Here are some of Sasha's photos from her Teddy Bear days. Her body was clipped using a #4FC blade wherelse the head, face and legs were scissored. Her feet weren't shaved but I clipped the hair from under her paws, belly area was done with a #10 blade.

Teddy bear clip requires more maintenance. I had to trim her face practically every week to avoid having hair in her eyes and by trimming the face I ended up trimming the entire head because they were all connected so it was a lot of work. But it is a very cute clip, just a lot of work to upkeep not to mention wiping her face everyday.

After the teddy bear, if you ever should decide to go with the poodle look, shaved muzzle and feet like I did, you'll find all of a sudden your life is so much easier :lol: 

Good luck!


----------



## minister man

Well, Maybe I need a differn't Idea for which clip to do! As adorable as your dog looks, that is not what I 'thought a teddy bear clip looked like. I thought a teddy bear clip was a clip that kept the hair all one lenght about an inch long. What attracted me to that clip was a video that said that it was accomplished with siscors, which meant not buying clippers. But if I have to buy clippers anyway, then maybe it is a pet clip that I want. I will have to wait until my book comes to see the differnt ones!:ahhhhh: 

I want a clip that needs the leasts amount of maintance, easiest one to clip, and makes my pet look like something presentable to take out. I may have to create my own clip, and simply call it a hair cut who knows!


----------



## 3dogs

I wouldn't consider the TB to be the "easiest" clip there is. Possibly the Miami or a Mod. Lamb in which the body can be taken down with a #4 or #5 & then the legs you can use a Snap on Comb. These 2 are probably the easiest clips. I use my clippers in reverse all the time Poodle or not. One get's a great finish reversed.


----------



## lavillerose

Well, you're going to find that everybody (including pro groomers) has a different opinion about what any clip _should _look like. Some vary by region, and some vary just depending on who trained who, or who wrote which book, or who made which video, etc.

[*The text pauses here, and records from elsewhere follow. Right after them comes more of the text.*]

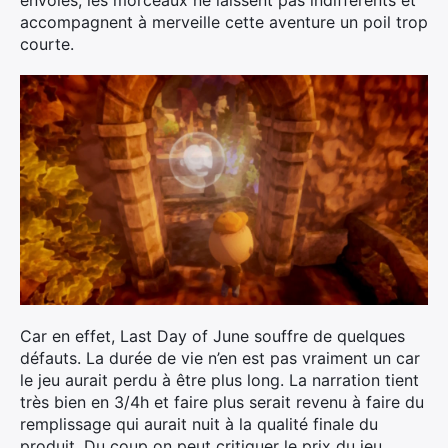
envolés, les morceaux ne laissent pas indifférents et
accompagnent à merveille cette aventure un poil trop
courte.
Car en effet, Last Day of June souffre de quelques
défauts. La durée de vie n’en est pas vraiment un car
le jeu aurait perdu à être plus long. La narration tient
très bien en 3/4h et faire plus serait revenu à faire du
remplissage qui aurait nuit à la qualité finale du
produit. Du coup on peut critiquer le prix du jeu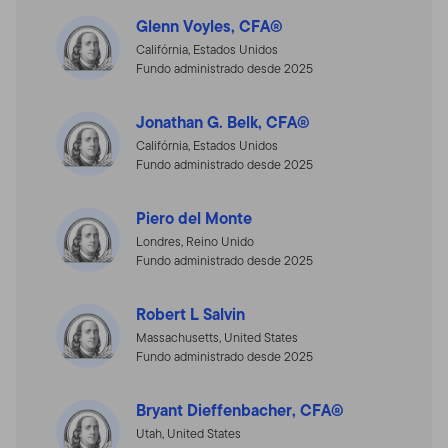
Glenn Voyles, CFA®
Califórnia, Estados Unidos
Fundo administrado desde 2025
Jonathan G. Belk, CFA®
Califórnia, Estados Unidos
Fundo administrado desde 2025
Piero del Monte
Londres, Reino Unido
Fundo administrado desde 2025
Robert L Salvin
Massachusetts, United States
Fundo administrado desde 2025
Bryant Dieffenbacher, CFA®
Utah, United States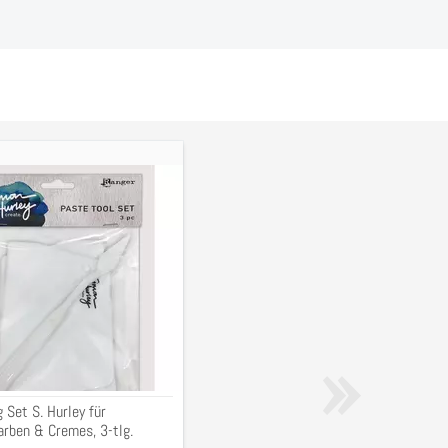
ug
Farben
,
»
 Set S. Hurley für
arben & Cremes, 3-tlg.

There are a ton of variations of the Teddybear clip, yes. The term is sort of a catch-all for a clip in which the face/head is shaped to be generally round (and of course, there are various variations on that too) and the nose is not shaved. The adorable photos by Jack-a-Poo are what is currently in fashion in Asian countries (and also catching on over here in the states because it's too darn cute). In the US, the teddybear clip is usually a same length all over with a rounded head, or possibly with slightly longer legs, like the one I posted. In Europe, there's probably another variation.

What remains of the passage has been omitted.